En Norvège, près d’Oslo, dans un vaste showroom Volkswagen, le couple Iversen déambule entre les voitures. Par curiosité. Parce qu’entre eux il n’y a plus de débat. Ce sera une Golf. Surtout, avant même d’entrer, ils l’avaient décidé : ce serait une e-Golf. « Tout le monde autour de nous est passé à l’électrique », admettent-ils comme une fatalité.
Depuis le début de l’année, la Norvège, championne du monde des véhicules zéro émission, a passé un nouveau cap. En effet, plus de la moitié des voitures vendues sont électriques.

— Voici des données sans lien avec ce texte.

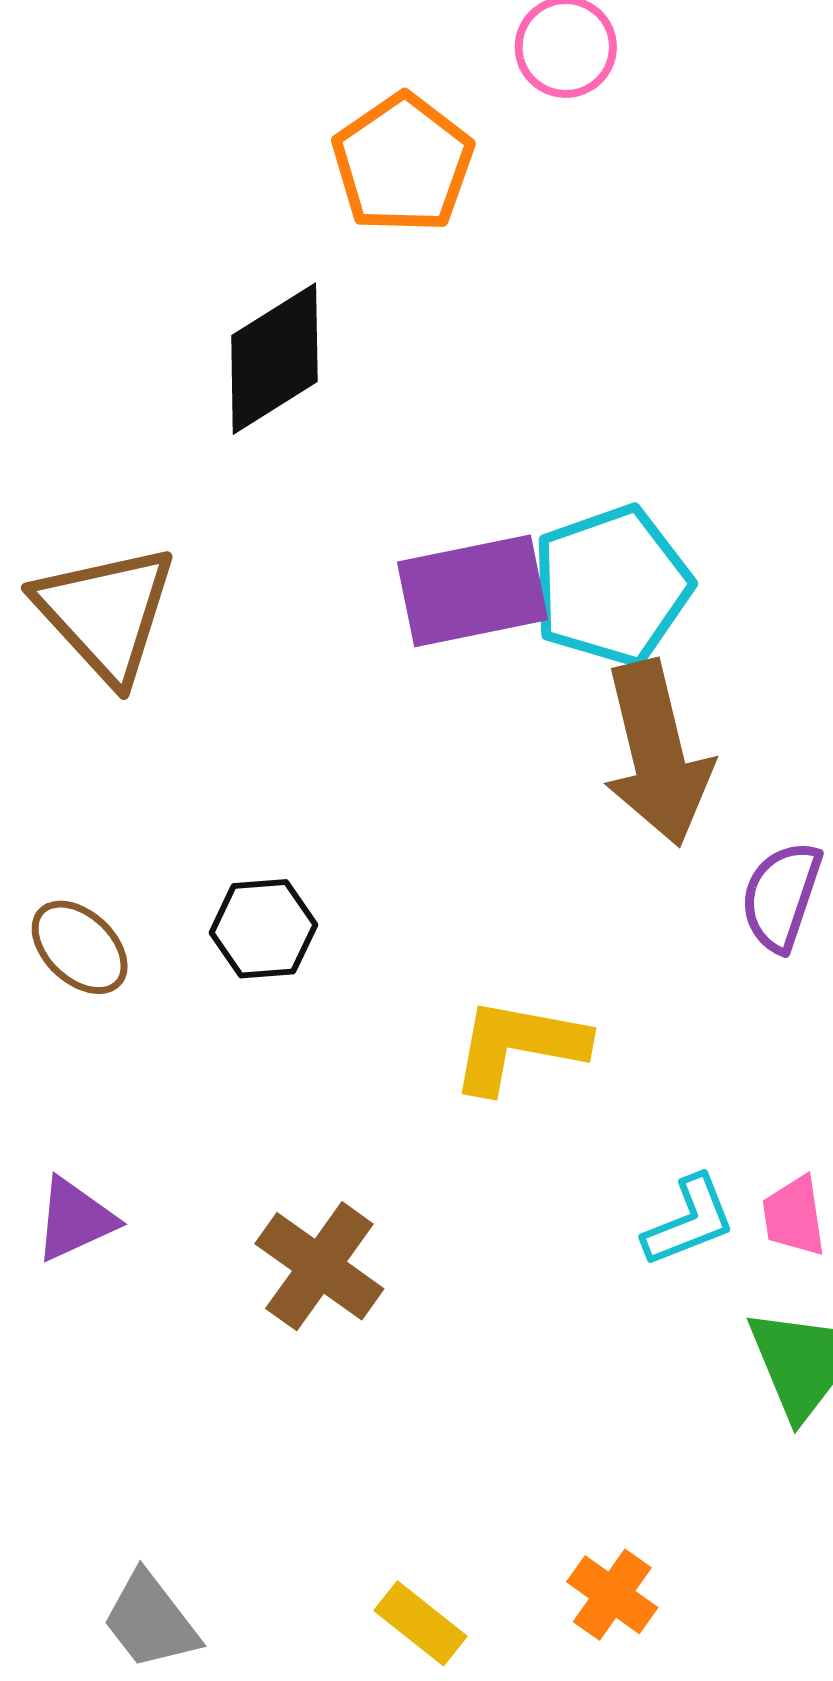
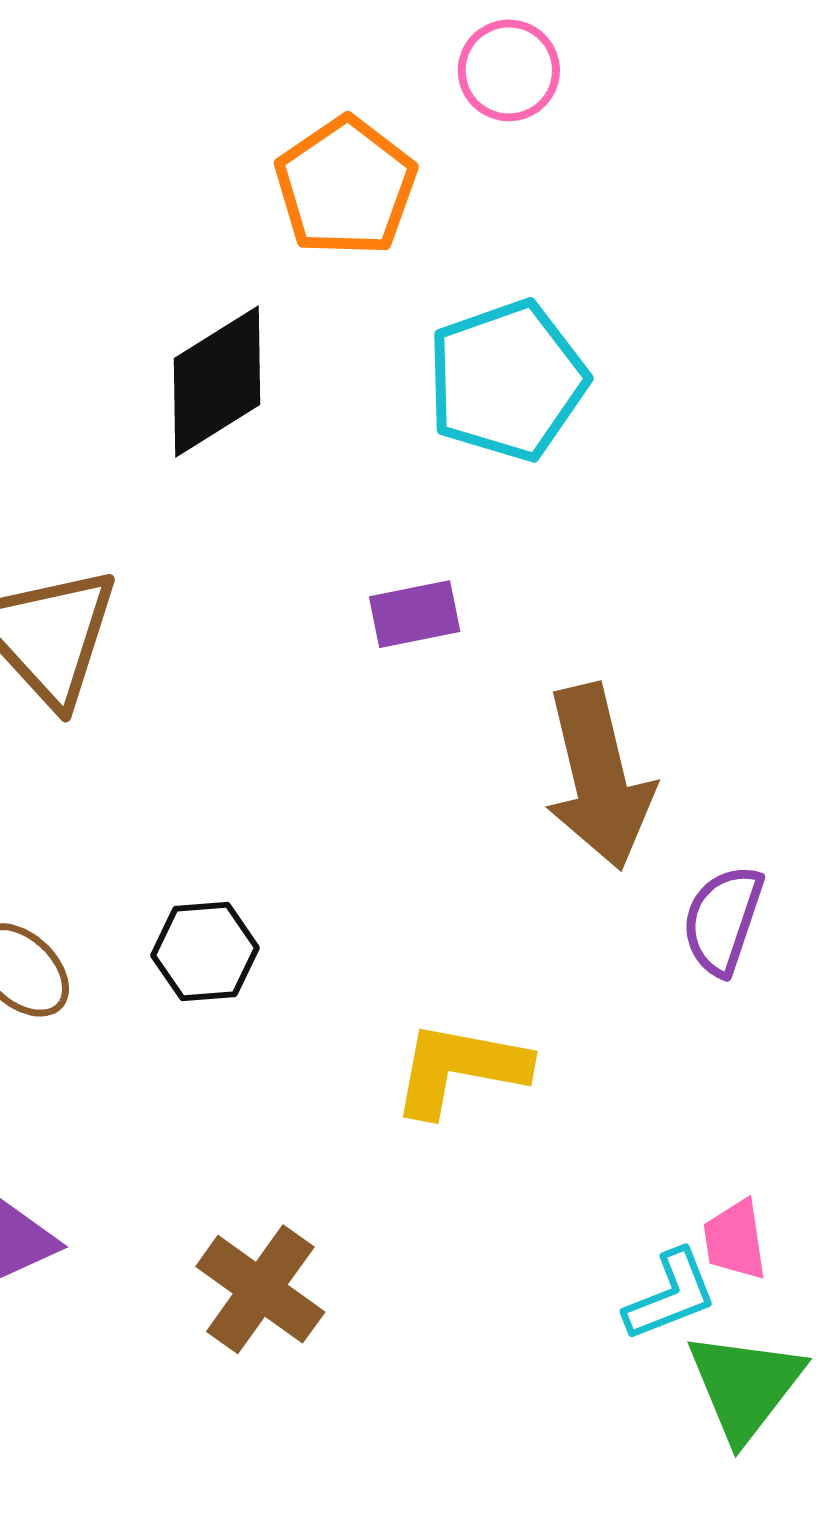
cyan pentagon: (611, 586) -> (507, 380), moved
purple rectangle: (473, 591) -> (415, 614), size x0.6
cyan L-shape: (689, 1221) -> (670, 1295), moved

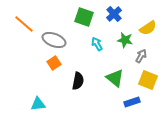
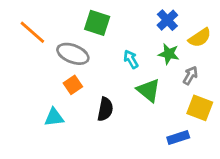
blue cross: (114, 14) -> (167, 20), moved
green square: (84, 17) -> (97, 23), moved
green triangle: (115, 78) -> (148, 90), moved
cyan triangle: (38, 104) -> (54, 117), moved

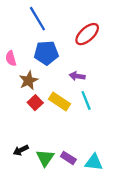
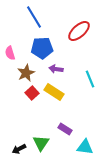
purple arrow: (77, 76) -> (56, 69), moved
cyan line: (86, 100) -> (90, 79), moved
black arrow: (21, 150) -> (19, 149), moved
purple rectangle: (68, 158) -> (65, 129), moved

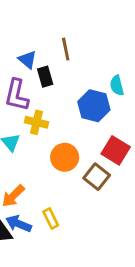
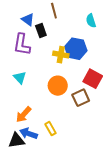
cyan semicircle: (117, 85) -> (91, 21), moved
yellow cross: (37, 122) -> (61, 55), moved
brown square: (97, 177) -> (81, 98), turned 30

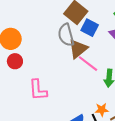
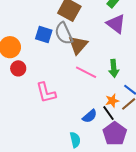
blue square: (90, 28) -> (44, 35), moved
pink line: (88, 64) -> (86, 72), moved

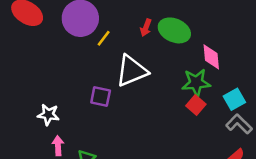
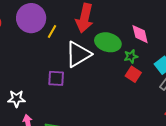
red arrow: (146, 28) -> (85, 18), size x2.0
green ellipse: (174, 30) -> (108, 42), moved
green star: (196, 83) -> (131, 56), size x0.6

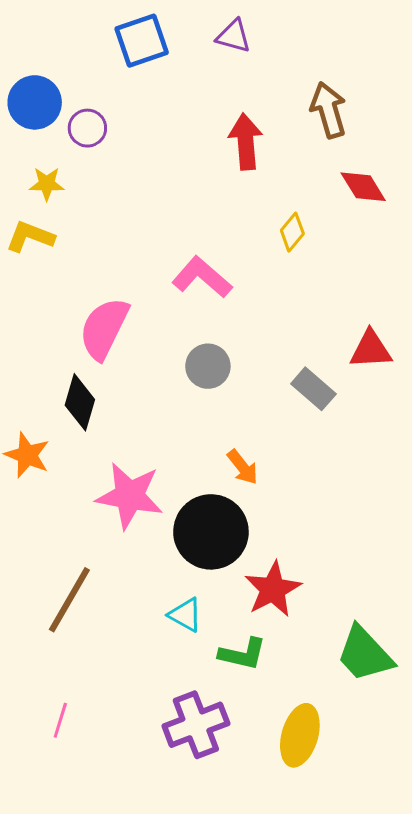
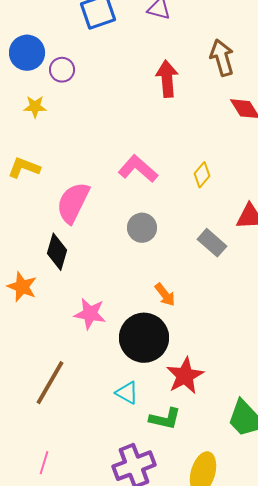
yellow diamond: (292, 232) -> (202, 175), moved
yellow L-shape: (30, 237) -> (24, 168), moved
pink star: (130, 496) -> (90, 314), size x0.7

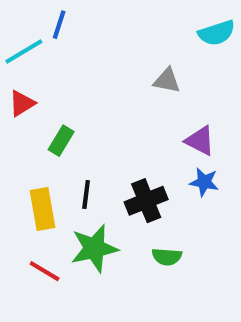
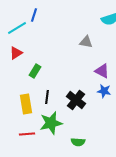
black cross: (146, 201) -> (76, 100), turned -30
green semicircle: (167, 257) -> (78, 142), moved
red line: (45, 271) -> (27, 134), turned -35

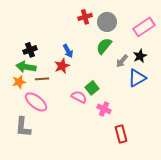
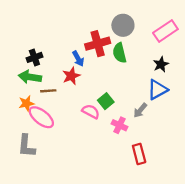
red cross: (85, 17) -> (98, 44), moved, size x1.5
green semicircle: (104, 46) -> (120, 53), turned -54
gray arrow: (122, 61) -> (140, 110), moved
orange star: (19, 82) -> (26, 103), moved

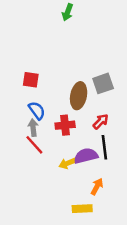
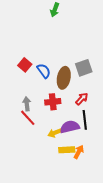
red square: (31, 80) -> (25, 65), turned 32
blue semicircle: (37, 110) -> (44, 71), moved
yellow rectangle: (82, 209) -> (67, 150), moved

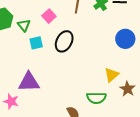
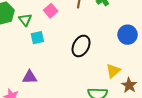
black ellipse: (64, 41) -> (81, 46), moved
purple triangle: (29, 82) -> (30, 77), size x0.7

La barre des 60 % a même été atteinte en mars.
A titre de comparaison, la France peine à dépasser le seuil de 1,5 %… Cette accélération rend réaliste l’interdiction des motorisations essence et Diesel programmée par le gouvernement norvégien pour 2025. Dans sa concession de Mollen Bil, un quartier résidentiel à l’ouest d’Oslo, le directeur, Fridtjof Mortensen, assure même que lui n’en vendra plus « sans doute dès 2022 ».
« Nous sommes déjà à 85 % de voitures électrifiées, hybrides compris, poursuit-il. Avec seulement deux modèles purement électriques, l’e-Golf et l’e-Up. Nous avons lancé la commercialisation de la future gamme ID, livrable fin 2020, et les réservations sont très bonnes. Les gens ont compris que le coût final d’une voiture électrique est plus favorable. »
En Norvège, c’est d’abord une question de prix
La Norvège, et plus particulièrement sa capitale, cumule les effets d’aubaine. Dans l’un des pays les plus riches d’Europe (avec la Suisse et le Luxembourg), où à peine 5 millions d’habitants vivent de la manne… pétrolière, la bonne conscience environnementale est trompeuse.
« Nos études montrent que le prix reste le principal argument d’achat, loin devant les préoccupations de pollution locale ou de changement climatique », assure Unni Berge, responsable de l’Association norvégienne pour la voiture électrique.
Depuis longtemps, le pays pénalise l’automobile par toute une série de taxes, en plus d’une TVA à 25 %. Sur les importations, sur les émissions de CO2 et de particules fines, sur le trafic (par le biais de péages urbains dissuasifs)…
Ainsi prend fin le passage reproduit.